YOUR INSTRUCTIONS
Among the records below, find the lines with the word "Subscription" and copy them.

** Opening DATA FOR THIS EXERCISE block **

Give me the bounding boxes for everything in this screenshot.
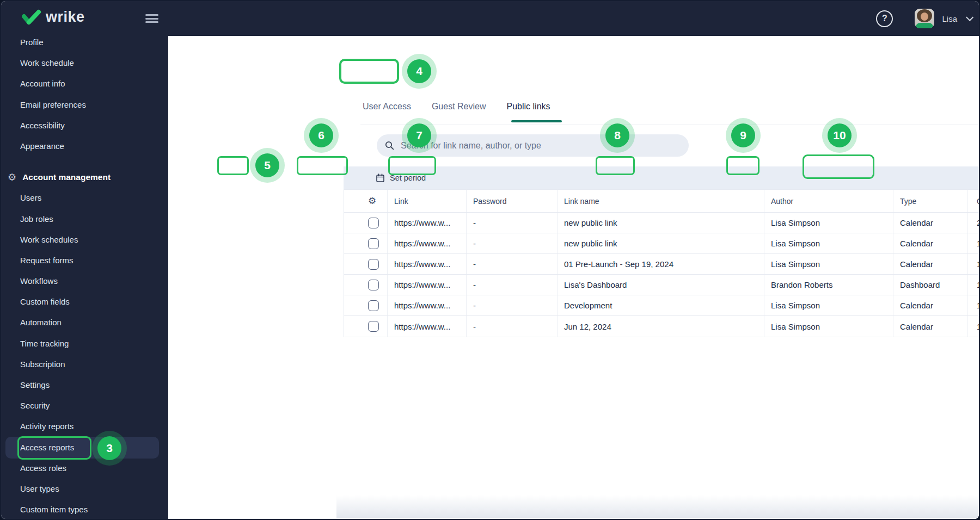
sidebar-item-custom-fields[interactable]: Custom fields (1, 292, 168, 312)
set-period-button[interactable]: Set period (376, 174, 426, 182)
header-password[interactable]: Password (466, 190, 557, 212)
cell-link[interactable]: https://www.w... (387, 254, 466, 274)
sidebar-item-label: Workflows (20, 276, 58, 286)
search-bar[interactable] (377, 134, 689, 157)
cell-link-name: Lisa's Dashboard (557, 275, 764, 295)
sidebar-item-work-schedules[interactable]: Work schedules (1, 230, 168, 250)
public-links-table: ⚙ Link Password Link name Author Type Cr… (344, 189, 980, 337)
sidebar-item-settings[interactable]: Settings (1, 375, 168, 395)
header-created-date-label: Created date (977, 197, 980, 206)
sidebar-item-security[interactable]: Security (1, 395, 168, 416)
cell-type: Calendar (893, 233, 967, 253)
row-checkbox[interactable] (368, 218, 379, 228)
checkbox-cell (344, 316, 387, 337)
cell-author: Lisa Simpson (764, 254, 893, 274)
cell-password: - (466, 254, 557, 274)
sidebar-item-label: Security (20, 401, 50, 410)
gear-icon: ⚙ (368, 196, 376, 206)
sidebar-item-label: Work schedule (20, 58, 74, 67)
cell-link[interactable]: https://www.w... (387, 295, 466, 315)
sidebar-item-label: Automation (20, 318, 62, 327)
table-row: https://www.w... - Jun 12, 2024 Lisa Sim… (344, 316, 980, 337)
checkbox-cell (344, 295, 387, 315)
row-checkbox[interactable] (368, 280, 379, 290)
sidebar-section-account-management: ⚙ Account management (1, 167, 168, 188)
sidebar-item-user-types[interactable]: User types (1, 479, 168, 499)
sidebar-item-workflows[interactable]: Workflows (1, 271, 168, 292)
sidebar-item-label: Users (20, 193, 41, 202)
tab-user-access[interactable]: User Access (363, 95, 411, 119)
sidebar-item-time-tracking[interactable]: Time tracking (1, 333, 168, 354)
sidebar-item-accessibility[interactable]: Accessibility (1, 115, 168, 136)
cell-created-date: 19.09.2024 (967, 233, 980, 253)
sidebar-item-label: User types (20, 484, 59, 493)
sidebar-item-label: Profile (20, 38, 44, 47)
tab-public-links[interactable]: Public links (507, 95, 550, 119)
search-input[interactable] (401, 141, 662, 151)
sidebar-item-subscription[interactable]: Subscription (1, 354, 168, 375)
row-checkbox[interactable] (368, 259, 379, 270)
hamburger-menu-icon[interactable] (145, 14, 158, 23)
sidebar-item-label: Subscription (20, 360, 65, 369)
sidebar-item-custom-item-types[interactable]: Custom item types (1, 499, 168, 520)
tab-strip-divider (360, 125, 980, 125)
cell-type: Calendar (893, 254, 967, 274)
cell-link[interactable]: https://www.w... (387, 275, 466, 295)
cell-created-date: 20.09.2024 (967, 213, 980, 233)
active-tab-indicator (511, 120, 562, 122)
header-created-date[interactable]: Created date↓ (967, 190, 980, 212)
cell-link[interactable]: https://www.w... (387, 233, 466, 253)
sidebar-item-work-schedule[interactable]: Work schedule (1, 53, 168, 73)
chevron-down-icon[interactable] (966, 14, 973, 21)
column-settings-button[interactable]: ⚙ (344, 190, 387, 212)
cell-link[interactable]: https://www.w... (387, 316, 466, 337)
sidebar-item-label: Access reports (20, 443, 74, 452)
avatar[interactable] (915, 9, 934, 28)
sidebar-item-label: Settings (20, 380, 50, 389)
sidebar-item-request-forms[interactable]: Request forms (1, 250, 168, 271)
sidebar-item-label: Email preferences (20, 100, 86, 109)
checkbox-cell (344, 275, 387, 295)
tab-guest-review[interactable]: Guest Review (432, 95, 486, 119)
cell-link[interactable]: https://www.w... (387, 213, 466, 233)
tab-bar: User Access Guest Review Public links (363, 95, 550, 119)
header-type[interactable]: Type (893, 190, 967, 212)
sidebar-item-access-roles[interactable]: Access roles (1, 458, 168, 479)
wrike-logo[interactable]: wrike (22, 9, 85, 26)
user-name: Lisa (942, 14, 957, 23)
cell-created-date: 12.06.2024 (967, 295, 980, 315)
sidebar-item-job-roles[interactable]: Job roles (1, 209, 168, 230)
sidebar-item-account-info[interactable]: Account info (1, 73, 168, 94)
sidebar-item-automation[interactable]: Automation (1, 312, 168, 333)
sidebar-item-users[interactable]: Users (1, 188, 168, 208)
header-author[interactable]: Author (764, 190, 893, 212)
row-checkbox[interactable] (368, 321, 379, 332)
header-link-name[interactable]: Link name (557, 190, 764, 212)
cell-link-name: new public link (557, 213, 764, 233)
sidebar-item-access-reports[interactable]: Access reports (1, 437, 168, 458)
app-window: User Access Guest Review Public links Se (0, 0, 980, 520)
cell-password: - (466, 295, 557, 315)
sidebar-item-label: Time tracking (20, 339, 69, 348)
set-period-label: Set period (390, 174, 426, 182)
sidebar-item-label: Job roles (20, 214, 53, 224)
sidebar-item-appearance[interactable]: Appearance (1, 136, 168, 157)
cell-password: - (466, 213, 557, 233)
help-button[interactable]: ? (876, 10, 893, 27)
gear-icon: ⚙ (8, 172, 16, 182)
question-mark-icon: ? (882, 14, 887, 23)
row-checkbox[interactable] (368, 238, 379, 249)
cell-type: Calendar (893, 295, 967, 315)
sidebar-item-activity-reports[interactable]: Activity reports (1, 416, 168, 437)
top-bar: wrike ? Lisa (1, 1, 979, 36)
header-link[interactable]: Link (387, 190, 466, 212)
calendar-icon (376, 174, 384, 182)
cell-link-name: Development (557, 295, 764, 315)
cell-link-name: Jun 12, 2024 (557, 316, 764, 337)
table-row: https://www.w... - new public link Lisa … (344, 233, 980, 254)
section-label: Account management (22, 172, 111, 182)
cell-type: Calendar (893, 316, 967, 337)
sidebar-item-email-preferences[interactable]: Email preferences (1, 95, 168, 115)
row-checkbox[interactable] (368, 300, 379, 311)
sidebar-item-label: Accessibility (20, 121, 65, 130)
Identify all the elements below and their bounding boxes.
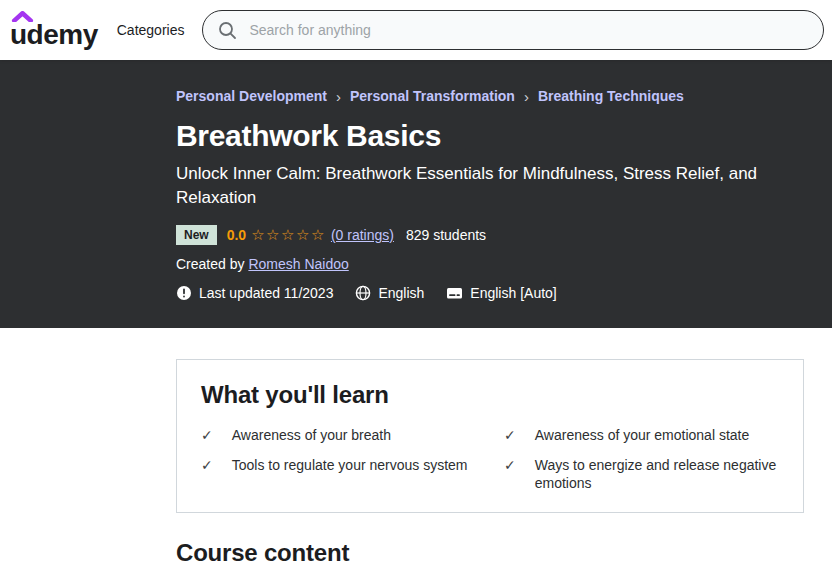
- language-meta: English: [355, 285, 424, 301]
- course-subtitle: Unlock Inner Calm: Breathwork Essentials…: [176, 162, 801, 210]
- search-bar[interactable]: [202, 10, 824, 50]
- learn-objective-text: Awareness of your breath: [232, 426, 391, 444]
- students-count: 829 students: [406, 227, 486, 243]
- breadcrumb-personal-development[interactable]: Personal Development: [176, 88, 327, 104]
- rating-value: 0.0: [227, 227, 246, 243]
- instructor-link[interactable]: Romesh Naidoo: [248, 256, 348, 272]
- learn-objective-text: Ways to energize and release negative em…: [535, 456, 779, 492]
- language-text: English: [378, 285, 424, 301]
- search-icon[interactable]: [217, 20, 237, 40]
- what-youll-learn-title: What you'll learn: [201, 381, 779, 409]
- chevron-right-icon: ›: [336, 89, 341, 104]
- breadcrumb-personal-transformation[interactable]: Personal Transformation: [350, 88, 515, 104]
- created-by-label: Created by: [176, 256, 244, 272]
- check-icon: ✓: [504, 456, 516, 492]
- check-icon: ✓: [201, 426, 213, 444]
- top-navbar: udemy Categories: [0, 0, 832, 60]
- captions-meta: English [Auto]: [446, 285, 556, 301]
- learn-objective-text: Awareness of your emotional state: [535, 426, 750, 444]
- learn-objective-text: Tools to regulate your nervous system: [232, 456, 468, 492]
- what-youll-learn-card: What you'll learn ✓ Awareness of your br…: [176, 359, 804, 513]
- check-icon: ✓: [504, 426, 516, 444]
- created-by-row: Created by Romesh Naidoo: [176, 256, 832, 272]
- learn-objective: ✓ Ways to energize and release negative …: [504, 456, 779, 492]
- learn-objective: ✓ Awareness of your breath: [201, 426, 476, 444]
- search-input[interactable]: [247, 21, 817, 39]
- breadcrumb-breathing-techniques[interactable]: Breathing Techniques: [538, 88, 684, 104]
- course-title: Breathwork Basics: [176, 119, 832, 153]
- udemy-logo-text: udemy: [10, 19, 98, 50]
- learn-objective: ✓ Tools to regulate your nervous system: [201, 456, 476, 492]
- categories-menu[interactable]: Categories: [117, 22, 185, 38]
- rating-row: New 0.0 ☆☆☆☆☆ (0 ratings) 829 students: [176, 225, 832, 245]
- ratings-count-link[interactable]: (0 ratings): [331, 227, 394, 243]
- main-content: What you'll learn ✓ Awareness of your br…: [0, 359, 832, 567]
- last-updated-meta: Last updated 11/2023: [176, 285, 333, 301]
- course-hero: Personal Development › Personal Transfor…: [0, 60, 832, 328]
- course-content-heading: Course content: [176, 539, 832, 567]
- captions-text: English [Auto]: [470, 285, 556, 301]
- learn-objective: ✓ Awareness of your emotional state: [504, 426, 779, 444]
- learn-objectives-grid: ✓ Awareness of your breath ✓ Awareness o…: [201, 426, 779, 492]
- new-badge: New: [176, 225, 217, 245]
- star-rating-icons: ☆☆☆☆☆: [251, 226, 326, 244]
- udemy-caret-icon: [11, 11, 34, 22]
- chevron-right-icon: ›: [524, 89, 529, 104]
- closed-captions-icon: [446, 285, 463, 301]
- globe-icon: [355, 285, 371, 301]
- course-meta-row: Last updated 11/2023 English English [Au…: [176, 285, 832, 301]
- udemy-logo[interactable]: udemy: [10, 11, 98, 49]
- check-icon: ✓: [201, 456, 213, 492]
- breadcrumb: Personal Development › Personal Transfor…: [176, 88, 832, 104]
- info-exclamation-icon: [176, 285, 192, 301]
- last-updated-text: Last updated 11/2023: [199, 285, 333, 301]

** Closing DATA FOR THIS EXERCISE block **

WRITTEN RESPONSE
sidebar-item-subscription[interactable]: Subscription (1, 354, 168, 375)
sidebar-item-label: Subscription (20, 360, 65, 369)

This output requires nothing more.